• _REQUIREMENT_
Pictures stay out of this copy; please retype only the lines from the start of the records through the line with "Paralympic Games. This".

┌────────

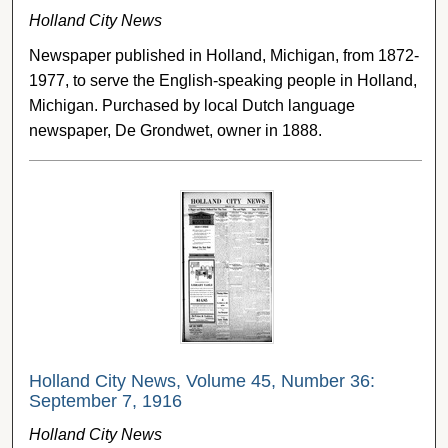
Holland City News
Newspaper published in Holland, Michigan, from 1872-
1977, to serve the English-speaking people in Holland,
Michigan. Purchased by local Dutch language
newspaper, De Grondwet, owner in 1888.
Holland City News, Volume 45, Number 36:
September 7, 1916
Holland City News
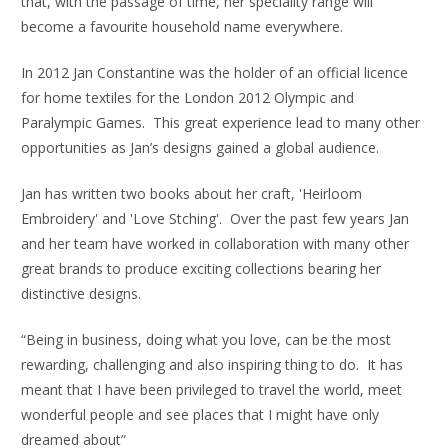
that, with the passage of time, her speciality range will
become a favourite household name everywhere.
In 2012 Jan Constantine was the holder of an official licence
for home textiles for the London 2012 Olympic and
Paralympic Games. This great experience lead to many other
opportunities as Jan’s designs gained a global audience.
Jan has written two books about her craft, 'Heirloom
Embroidery' and 'Love Stching'. Over the past few years Jan
and her team have worked in collaboration with many other
great brands to produce exciting collections bearing her
distinctive designs.
“Being in business, doing what you love, can be the most
rewarding, challenging and also inspiring thing to do. It has
meant that I have been privileged to travel the world, meet
wonderful people and see places that I might have only
dreamed about”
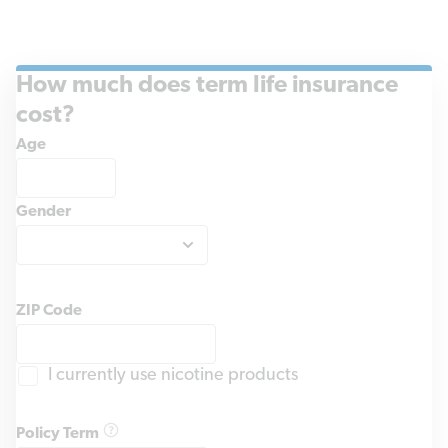
How much does term life insurance
cost?
Age
Gender
ZIP Code
I currently use nicotine products
Policy Term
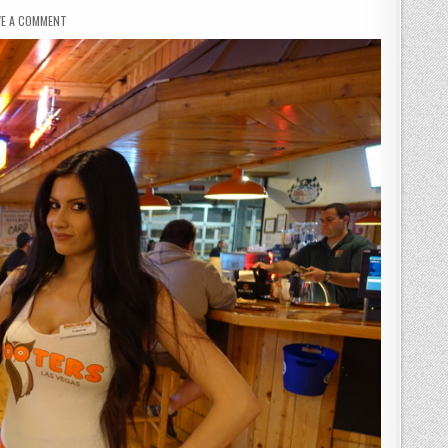
ON
VE A COMMENT
HOOTERS
REVIEW
–
SEX
SELLS!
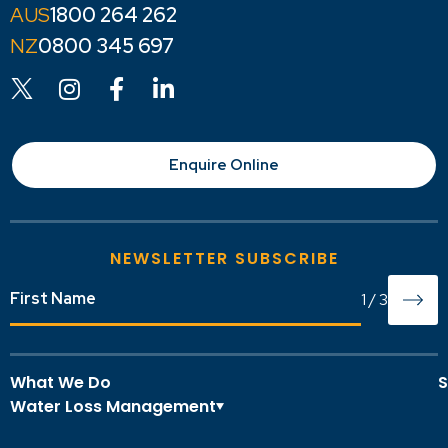
1800 264 262
0800 345 697
Enquire Online
NEWSLETTER SUBSCRIBE
1
/
3
What We Do
S
Water Loss Management
O
A
Overview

└────────

• _EXERCISE ANSWER_
Holland City News
Newspaper published in Holland, Michigan, from 1872-
1977, to serve the English-speaking people in Holland,
Michigan. Purchased by local Dutch language
newspaper, De Grondwet, owner in 1888.
Holland City News, Volume 45, Number 36:
September 7, 1916
Holland City News
that, with the passage of time, her speciality range will
become a favourite household name everywhere.
In 2012 Jan Constantine was the holder of an official licence
for home textiles for the London 2012 Olympic and
Paralympic Games. This great experience lead to many other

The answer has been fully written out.